**Task objective:**
Leaving nothing out, set down all the data exactly.

[Material to process Boundary: Start]

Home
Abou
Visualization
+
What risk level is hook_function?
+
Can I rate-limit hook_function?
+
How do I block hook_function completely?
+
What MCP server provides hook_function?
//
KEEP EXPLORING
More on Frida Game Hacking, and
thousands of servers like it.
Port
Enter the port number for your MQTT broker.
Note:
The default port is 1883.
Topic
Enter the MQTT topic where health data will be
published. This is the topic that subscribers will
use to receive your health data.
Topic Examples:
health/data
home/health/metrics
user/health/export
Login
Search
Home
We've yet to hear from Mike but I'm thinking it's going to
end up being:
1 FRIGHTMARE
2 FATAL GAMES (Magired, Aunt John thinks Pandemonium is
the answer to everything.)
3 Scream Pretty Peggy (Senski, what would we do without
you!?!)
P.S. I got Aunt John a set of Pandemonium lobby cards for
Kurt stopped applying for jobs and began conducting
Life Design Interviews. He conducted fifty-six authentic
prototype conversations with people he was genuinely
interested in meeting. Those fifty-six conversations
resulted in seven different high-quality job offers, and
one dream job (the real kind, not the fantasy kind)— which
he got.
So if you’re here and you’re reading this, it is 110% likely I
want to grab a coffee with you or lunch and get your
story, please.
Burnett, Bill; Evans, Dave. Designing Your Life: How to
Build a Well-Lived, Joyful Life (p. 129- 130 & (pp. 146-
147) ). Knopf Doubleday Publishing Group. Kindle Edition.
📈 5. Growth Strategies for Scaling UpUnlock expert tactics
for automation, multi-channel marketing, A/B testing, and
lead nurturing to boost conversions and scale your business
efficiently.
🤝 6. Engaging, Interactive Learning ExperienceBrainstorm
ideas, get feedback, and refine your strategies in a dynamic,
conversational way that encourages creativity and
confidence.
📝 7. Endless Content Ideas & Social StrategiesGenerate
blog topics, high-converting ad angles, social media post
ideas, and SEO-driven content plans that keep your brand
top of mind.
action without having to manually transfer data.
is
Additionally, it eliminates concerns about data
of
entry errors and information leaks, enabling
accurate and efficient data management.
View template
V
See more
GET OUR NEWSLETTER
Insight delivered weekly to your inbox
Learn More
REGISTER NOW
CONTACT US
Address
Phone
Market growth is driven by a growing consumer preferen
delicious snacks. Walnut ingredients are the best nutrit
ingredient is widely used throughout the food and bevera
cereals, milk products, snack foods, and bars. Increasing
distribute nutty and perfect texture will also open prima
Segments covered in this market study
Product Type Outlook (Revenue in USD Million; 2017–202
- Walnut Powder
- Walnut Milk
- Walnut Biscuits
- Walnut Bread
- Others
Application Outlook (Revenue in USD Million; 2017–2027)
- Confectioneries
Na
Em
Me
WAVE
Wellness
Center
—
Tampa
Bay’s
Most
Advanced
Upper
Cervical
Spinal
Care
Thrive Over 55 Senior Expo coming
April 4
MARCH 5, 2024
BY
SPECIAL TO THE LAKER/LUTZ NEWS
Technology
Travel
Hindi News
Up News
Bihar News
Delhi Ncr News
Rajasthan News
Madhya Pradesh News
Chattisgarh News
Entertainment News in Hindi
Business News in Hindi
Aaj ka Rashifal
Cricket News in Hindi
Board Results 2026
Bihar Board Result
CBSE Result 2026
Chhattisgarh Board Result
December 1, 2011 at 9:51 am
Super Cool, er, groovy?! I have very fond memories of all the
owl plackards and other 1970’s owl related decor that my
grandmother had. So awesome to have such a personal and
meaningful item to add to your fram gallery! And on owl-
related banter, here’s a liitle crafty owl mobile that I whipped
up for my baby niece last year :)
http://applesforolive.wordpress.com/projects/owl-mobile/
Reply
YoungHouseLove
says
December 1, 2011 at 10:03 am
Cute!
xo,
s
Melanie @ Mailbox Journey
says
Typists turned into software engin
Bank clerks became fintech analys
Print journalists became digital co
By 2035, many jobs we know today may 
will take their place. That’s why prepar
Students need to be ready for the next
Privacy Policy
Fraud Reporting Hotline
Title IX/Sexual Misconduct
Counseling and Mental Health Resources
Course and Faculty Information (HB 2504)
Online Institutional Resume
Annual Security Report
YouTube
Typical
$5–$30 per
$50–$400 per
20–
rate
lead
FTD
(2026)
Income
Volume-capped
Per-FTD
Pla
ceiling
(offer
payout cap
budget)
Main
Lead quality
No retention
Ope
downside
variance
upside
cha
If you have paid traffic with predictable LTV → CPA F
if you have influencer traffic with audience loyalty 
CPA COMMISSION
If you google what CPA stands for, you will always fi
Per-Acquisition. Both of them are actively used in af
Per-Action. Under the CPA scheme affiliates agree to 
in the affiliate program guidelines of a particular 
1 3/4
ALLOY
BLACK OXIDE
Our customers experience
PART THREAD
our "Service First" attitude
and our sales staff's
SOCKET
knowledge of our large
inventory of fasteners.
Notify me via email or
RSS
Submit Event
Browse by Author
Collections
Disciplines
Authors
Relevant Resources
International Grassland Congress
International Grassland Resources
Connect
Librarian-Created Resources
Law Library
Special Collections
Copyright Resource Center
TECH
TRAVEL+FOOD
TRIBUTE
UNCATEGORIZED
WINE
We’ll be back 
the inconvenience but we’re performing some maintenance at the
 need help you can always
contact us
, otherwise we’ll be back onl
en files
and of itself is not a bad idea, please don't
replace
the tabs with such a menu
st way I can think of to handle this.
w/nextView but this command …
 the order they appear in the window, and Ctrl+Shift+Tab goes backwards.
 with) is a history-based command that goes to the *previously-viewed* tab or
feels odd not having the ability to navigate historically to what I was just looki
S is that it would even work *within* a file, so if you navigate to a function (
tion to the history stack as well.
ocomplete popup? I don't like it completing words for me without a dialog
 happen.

[Material to process Boundary: End]

**Exercise response:**
Home
Abou
Visualization
+
What risk level is hook_function?
+
Can I rate-limit hook_function?
+
How do I block hook_function completely?
+
What MCP server provides hook_function?
//
KEEP EXPLORING
More on Frida Game Hacking, and
thousands of servers like it.
Port
Enter the port number for your MQTT broker.
Note:
The default port is 1883.
Topic
Enter the MQTT topic where health data will be
published. This is the topic that subscribers will
use to receive your health data.
Topic Examples:
health/data
home/health/metrics
user/health/export
Login
Search
Home
We've yet to hear from Mike but I'm thinking it's going to
end up being:
1 FRIGHTMARE
2 FATAL GAMES (Magired, Aunt John thinks Pandemonium is
the answer to everything.)
3 Scream Pretty Peggy (Senski, what would we do without
you!?!)
P.S. I got Aunt John a set of Pandemonium lobby cards for
Kurt stopped applying for jobs and began conducting
Life Design Interviews. He conducted fifty-six authentic
prototype conversations with people he was genuinely
interested in meeting. Those fifty-six conversations
resulted in seven different high-quality job offers, and
one dream job (the real kind, not the fantasy kind)— which
he got.
So if you’re here and you’re reading this, it is 110% likely I
want to grab a coffee with you or lunch and get your
story, please.
Burnett, Bill; Evans, Dave. Designing Your Life: How to
Build a Well-Lived, Joyful Life (p. 129- 130 & (pp. 146-
147) ). Knopf Doubleday Publishing Group. Kindle Edition.
📈 5. Growth Strategies for Scaling UpUnlock expert tactics
for automation, multi-channel marketing, A/B testing, and
lead nurturing to boost conversions and scale your business
efficiently.
🤝 6. Engaging, Interactive Learning ExperienceBrainstorm
ideas, get feedback, and refine your strategies in a dynamic,
conversational way that encourages creativity and
confidence.
📝 7. Endless Content Ideas & Social StrategiesGenerate
blog topics, high-converting ad angles, social media post
ideas, and SEO-driven content plans that keep your brand
top of mind.
action without having to manually transfer data.
is
Additionally, it eliminates concerns about data
of
entry errors and information leaks, enabling
accurate and efficient data management.
View template
V
See more
GET OUR NEWSLETTER
Insight delivered weekly to your inbox
Learn More
REGISTER NOW
CONTACT US
Address
Phone
Market growth is driven by a growing consumer preferen
delicious snacks. Walnut ingredients are the best nutrit
ingredient is widely used throughout the food and bevera
cereals, milk products, snack foods, and bars. Increasing
distribute nutty and perfect texture will also open prima
Segments covered in this market study
Product Type Outlook (Revenue in USD Million; 2017–202
- Walnut Powder
- Walnut Milk
- Walnut Biscuits
- Walnut Bread
- Others
Application Outlook (Revenue in USD Million; 2017–2027)
- Confectioneries
Na
Em
Me
WAVE
Wellness
Center
—
Tampa
Bay’s
Most
Advanced
Upper
Cervical
Spinal
Care
Thrive Over 55 Senior Expo coming
April 4
MARCH 5, 2024
BY
SPECIAL TO THE LAKER/LUTZ NEWS
Technology
Travel
Hindi News
Up News
Bihar News
Delhi Ncr News
Rajasthan News
Madhya Pradesh News
Chattisgarh News
Entertainment News in Hindi
Business News in Hindi
Aaj ka Rashifal
Cricket News in Hindi
Board Results 2026
Bihar Board Result
CBSE Result 2026
Chhattisgarh Board Result
December 1, 2011 at 9:51 am
Super Cool, er, groovy?! I have very fond memories of all the
owl plackards and other 1970’s owl related decor that my
grandmother had. So awesome to have such a personal and
meaningful item to add to your fram gallery! And on owl-
related banter, here’s a liitle crafty owl mobile that I whipped
up for my baby niece last year :)
http://applesforolive.wordpress.com/projects/owl-mobile/
Reply
YoungHouseLove
says
December 1, 2011 at 10:03 am
Cute!
xo,
s
Melanie @ Mailbox Journey
says
Typists turned into software engin
Bank clerks became fintech analys
Print journalists became digital co
By 2035, many jobs we know today may 
will take their place. That’s why prepar
Students need to be ready for the next
Privacy Policy
Fraud Reporting Hotline
Title IX/Sexual Misconduct
Counseling and Mental Health Resources
Course and Faculty Information (HB 2504)
Online Institutional Resume
Annual Security Report
YouTube
Typical
$5–$30 per
$50–$400 per
20–
rate
lead
FTD
(2026)
Income
Volume-capped
Per-FTD
Pla
ceiling
(offer
payout cap
budget)
Main
Lead quality
No retention
Ope
downside
variance
upside
cha
If you have paid traffic with predictable LTV → CPA F
if you have influencer traffic with audience loyalty 
CPA COMMISSION
If you google what CPA stands for, you will always fi
Per-Acquisition. Both of them are actively used in af
Per-Action. Under the CPA scheme affiliates agree to 
in the affiliate program guidelines of a particular 
1 3/4
ALLOY
BLACK OXIDE
Our customers experience
PART THREAD
our "Service First" attitude
and our sales staff's
SOCKET
knowledge of our large
inventory of fasteners.
Notify me via email or
RSS
Submit Event
Browse by Author
Collections
Disciplines
Authors
Relevant Resources
International Grassland Congress
International Grassland Resources
Connect
Librarian-Created Resources
Law Library
Special Collections
Copyright Resource Center
TECH
TRAVEL+FOOD
TRIBUTE
UNCATEGORIZED
WINE
We’ll be back 
the inconvenience but we’re performing some maintenance at the
 need help you can always
contact us
, otherwise we’ll be back onl
en files
and of itself is not a bad idea, please don't
replace
the tabs with such a menu
st way I can think of to handle this.
w/nextView but this command …
 the order they appear in the window, and Ctrl+Shift+Tab goes backwards.
 with) is a history-based command that goes to the *previously-viewed* tab or
feels odd not having the ability to navigate historically to what I was just looki
S is that it would even work *within* a file, so if you navigate to a function (
tion to the history stack as well.
ocomplete popup? I don't like it completing words for me without a dialog
 happen.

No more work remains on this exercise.